We've also identified some common mistakes we've seen in your code so far, and how to fix them.

1 - Why It Matters

After finishing three assignments, you're all capable of writing working code. However, there's more to writing code than just getting the right output. Often times, when you work on a project of a larger scale, you aren't the only one who needs to read and understand your code. Additionally, you may need to revisit your own code many times after it's done. It's important to make your code readable and maintainable.

2 - Class Design

When you do object oriented programming, a good class design can often be the foundation of good coding practice.

2.1 - Deque Review

Deques, or double-ended queues allow for efficient (fast) additions and removals from either 'end' (front or back) of the list.

If we were to write a deque class to store integers, where do we begin? Usually when you write a class, the first thing you need to decide is what constitutes a class' public interface. The public interface of a class determines how other classes interact with it. In C++ terms, the public functions and member variables will be a class' public interface.

2.2 - Deque Interface

Since we are implementing a data structure, the public interface is largely determined by its properties. For deque, we allow for efficient addition and removals from either end. That means we need a function to remove/add elements to either end of the deque:

// Adds a new integer to the front
void push_front(int val);

// Adds a new integer to the back
void push_back(int val);

// Removes the front item
void pop_front();

// Removes the back item
void pop_back();

We chose these function names for two reasons: 1. they clearly describe what the functions do and 2. they are the consistent with the C++ STL library.

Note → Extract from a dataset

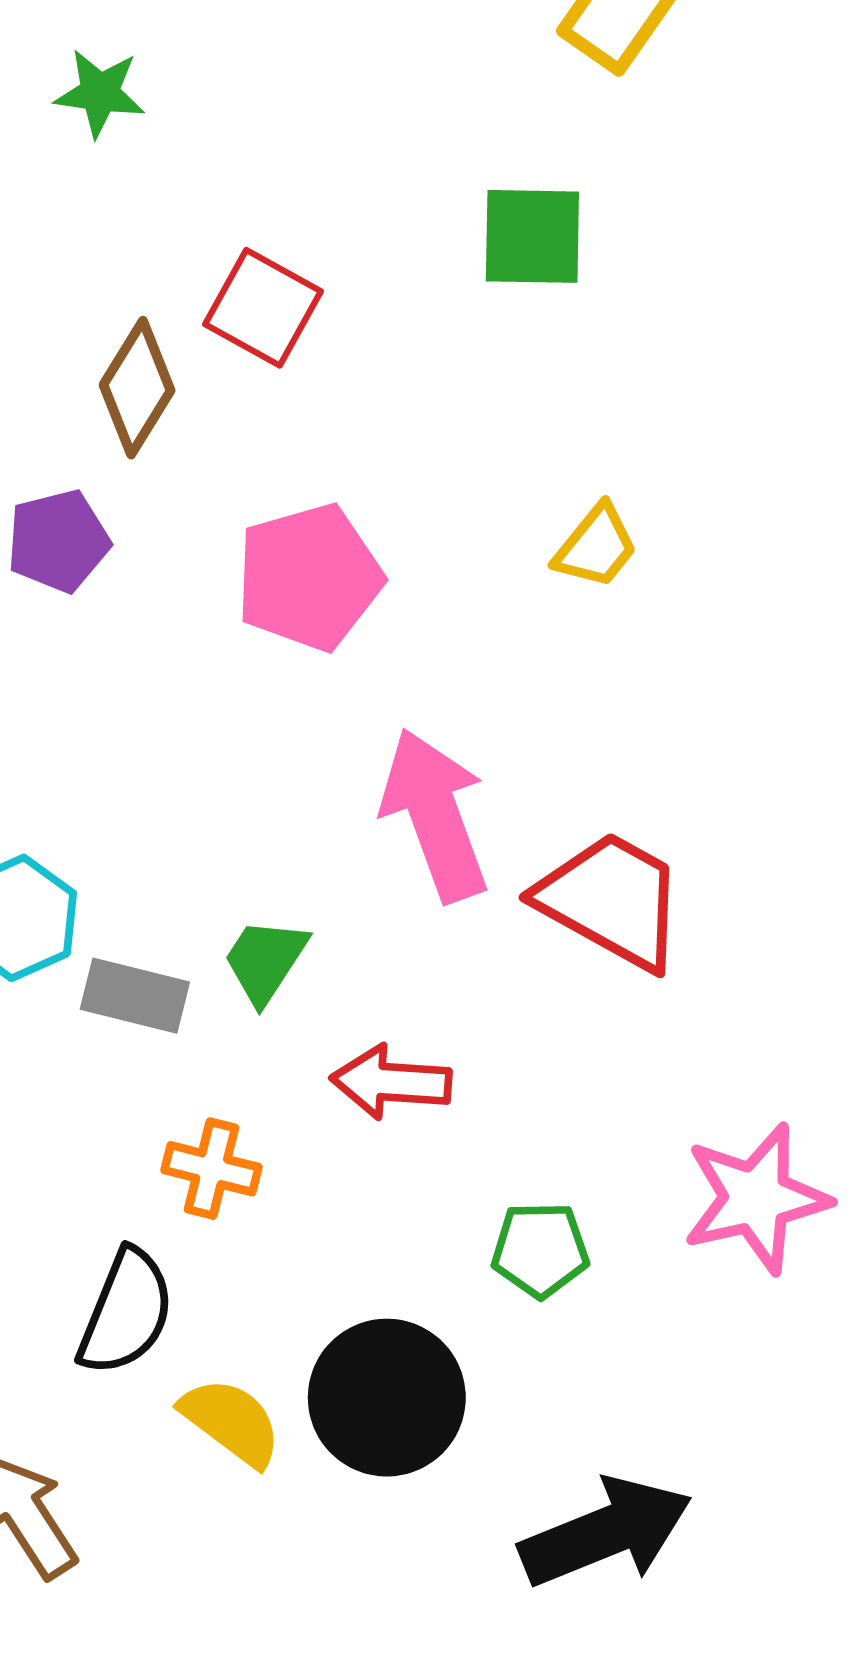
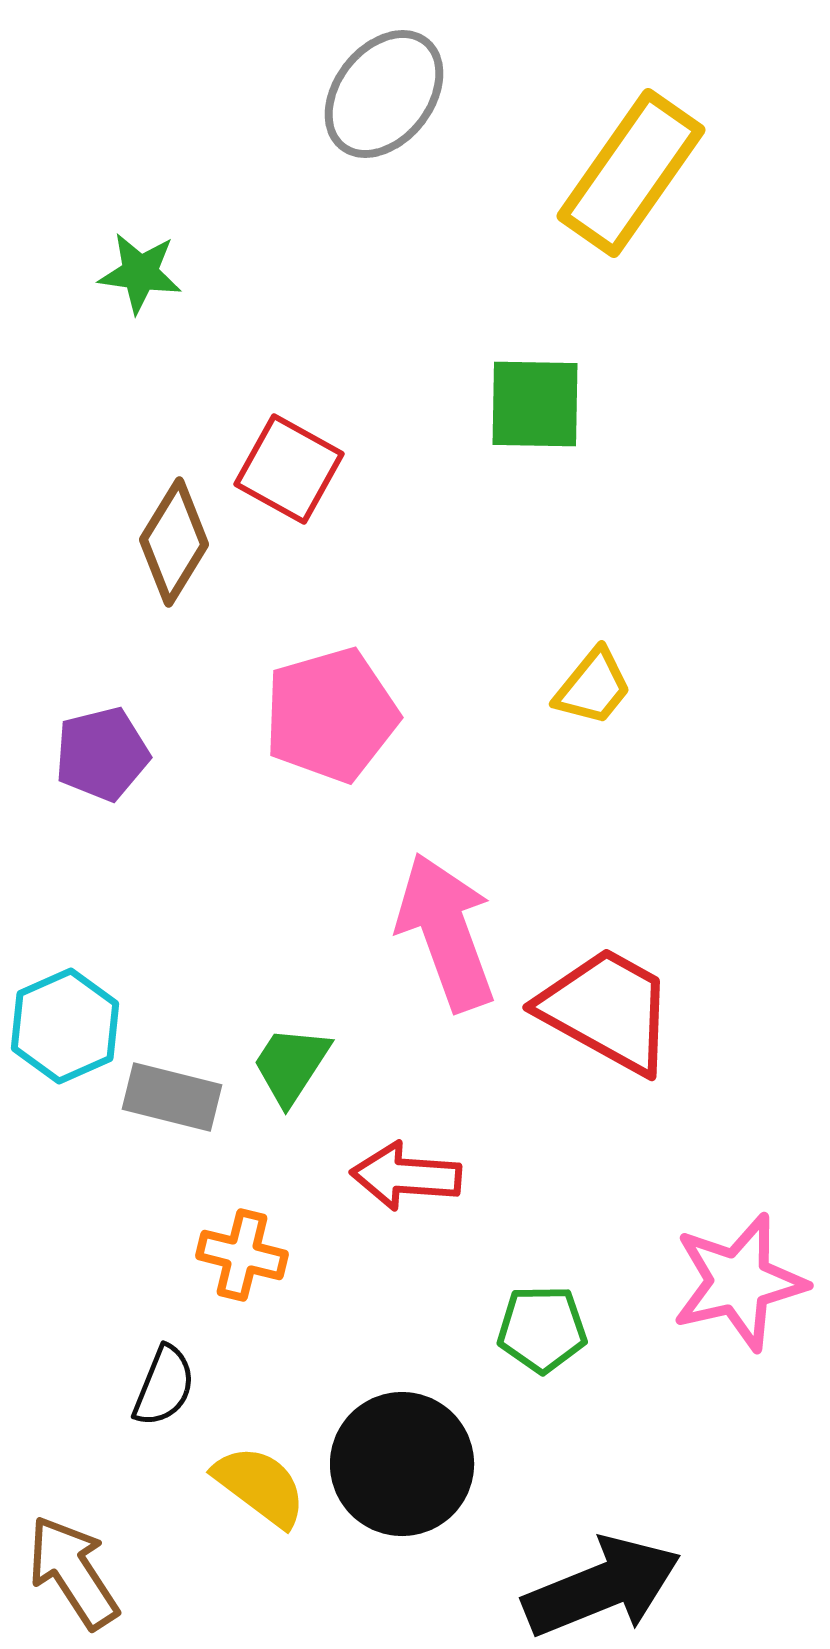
purple pentagon: (58, 541) -> (102, 754), moved
black semicircle: (126, 1312) -> (164, 1386), size x0.7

In deque, stack, and queue, pop usually means removing an element from the list, and push means adding an element. In general, it's good to conform to the conventions when you choose function names. While insert_front and remove_back also describe what the functions do, other people who use your code will find it less intuitive.

Another important feature about following convention is that a code that currently uses C++ deque can easily switch to use your code, without having to modify each function call.

We still have some more functions to add — what about reading from the deque? Since a deque allows fast access to front and back of the list, we should also provide a getter for each:

// returns front item or
int front();

// returns back item or
int back();

What would happen if we call front() on an empty deque? The proper way to handle this is to throw an exception. However, it's important that there should be a way to let your users know if the deque is empty, so they can avoid making the function call in the first place.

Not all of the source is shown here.